During dinner with Cathy, Emmanuel and Phillippe ask her to be their child's godmother and Cathy suddenly bursts into tears, displaying very negative feelings regarding homosexuality and parenthood. She claims it is unfair that she hasn't had the chance to have children while two gay men get to experience parenthood. Cathy decides to get started with the process of adoption and opens up to the social worker, stating that she never had the chance to think about having children since she's been single for a while. During the house tour, the social worker closes the door behind them. It is unsure whether the act is consensual or not.

Wishing for Fina to be part of their child's life, Emmanuel and Phillippe find her at her workplace, waiting outside. Once she notices them with the baby, Fina smiles. showing no discontentment at the surprise visit.

== Reception ==

Isabelle Regnier from Le Monde, while praising the believable and sympathetic portrayal of a gay couple and the comprehensive depiction of social issues such as surrogacy and gay adoption, found the film "average" and noted that it resembles more a standard American romantic comedy than a French film. Jordan Mintzer from Variety Wrote "Uppity perf by Wilson adds plenty of sugar to the brew, and it’s contrasted nicely by Elbe’s commanding stoicism as the main character’s boyfriend.
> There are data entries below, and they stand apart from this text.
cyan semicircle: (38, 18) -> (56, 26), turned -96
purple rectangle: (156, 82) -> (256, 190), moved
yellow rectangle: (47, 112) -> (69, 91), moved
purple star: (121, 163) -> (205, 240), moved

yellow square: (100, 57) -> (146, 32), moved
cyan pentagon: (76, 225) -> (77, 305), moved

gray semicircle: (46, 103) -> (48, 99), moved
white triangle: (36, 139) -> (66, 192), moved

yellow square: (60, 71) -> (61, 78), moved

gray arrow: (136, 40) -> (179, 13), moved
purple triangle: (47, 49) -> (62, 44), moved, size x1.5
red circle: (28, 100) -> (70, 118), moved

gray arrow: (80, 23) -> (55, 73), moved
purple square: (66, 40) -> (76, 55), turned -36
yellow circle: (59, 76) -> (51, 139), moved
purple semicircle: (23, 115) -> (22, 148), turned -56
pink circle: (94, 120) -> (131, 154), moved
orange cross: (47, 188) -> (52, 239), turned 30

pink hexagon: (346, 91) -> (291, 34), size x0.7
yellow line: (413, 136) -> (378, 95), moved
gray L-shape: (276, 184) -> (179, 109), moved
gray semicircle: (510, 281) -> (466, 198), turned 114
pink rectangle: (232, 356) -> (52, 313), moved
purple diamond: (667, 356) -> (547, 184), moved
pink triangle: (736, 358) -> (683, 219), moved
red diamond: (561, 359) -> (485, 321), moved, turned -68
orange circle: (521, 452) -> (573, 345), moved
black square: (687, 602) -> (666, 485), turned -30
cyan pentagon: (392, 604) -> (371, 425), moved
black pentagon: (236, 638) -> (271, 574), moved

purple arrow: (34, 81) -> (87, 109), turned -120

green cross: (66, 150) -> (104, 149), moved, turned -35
Spanish thesp Lopez De Ayala’s convincing turn as an immigrant caught among friendly but domineering interests is another plus" The Hollywood Reporter wrote that "Although the photography of Paris is fairly stock, the film is well-paced. Everyone pretty much gets what he or she wants by the end of the story, and while the triumphs are too easily earned, the actors and characters are so engaging that we don’t begrudge them their bliss"

Mirito Torreiro of Fotogramas rated the film with 3 out of 5 stars. He deemed the film's screenplay to be better than its making, ultimately considering however that, TV-movie looks notwithstanding, it is enjoyable to watch.